In 2010, the average American consumed 2,481 calories a day, according to the research.

“It’s important to note that in our diet-obsessed culture, ‘calorie restricted diets’ are often seen as anything lower than 1,600 calories, sometimes as low as 1,000 to 1,200 calories per day,” Rachel Fine, a registered dietitian and owner of To The Pointe Nutrition, a nutrition counseling firm in New York City, told Healthline. “To suggest health benefits from reducing one’s caloric intake by 300 calories, all factors of the person’s lifestyle must be taken into account.”

Fine counsels patients against “dieting” on the grounds that self-denial sets people up for failure.

She said a more effective strategy is making healthier food choices by adding more minimally processed, nutrient-dense, plant-based foods such as fresh produce, nuts, seeds, and legumes.

“If the caloric reduction is applied to a diet that is specifically exceeding one’s predetermined metabolic need as determined by a medical professional, then health benefits relating to specific reductions in cardiovascular risk factors… may occur,” said Fine.

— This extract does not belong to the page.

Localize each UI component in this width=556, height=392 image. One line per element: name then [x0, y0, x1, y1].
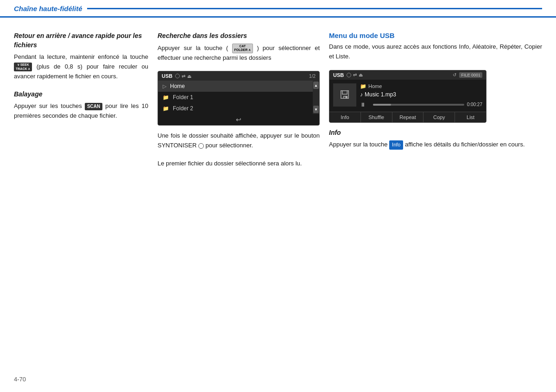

If you’re wondering what foods you could avoid to cut 300 calories, here are some possibilities.

A ham and cheese croissant at Starbucks is listed at 320 calories.

A regular cheeseburger at McDonald’s hits the scales at 300 calories.

There’s close to 200 calories in one small whole-wheat muffin.

One slice of cheese pizza can vary from 150 to 650 calories, depending on where you buy it.

A baked potato is listed at 161 calories. Of course, that’s without butter, sour cream, or other toppings.

A grab-size bag of potato chips clocks in at about 274 calories.

A small order of French fries at McDonald’s weighs in at about 230 calories.

A chocolate chip cookie that’s 4 inches in diameter provides about 221 calories.

And a Snickers candy bar contains about 280 calories.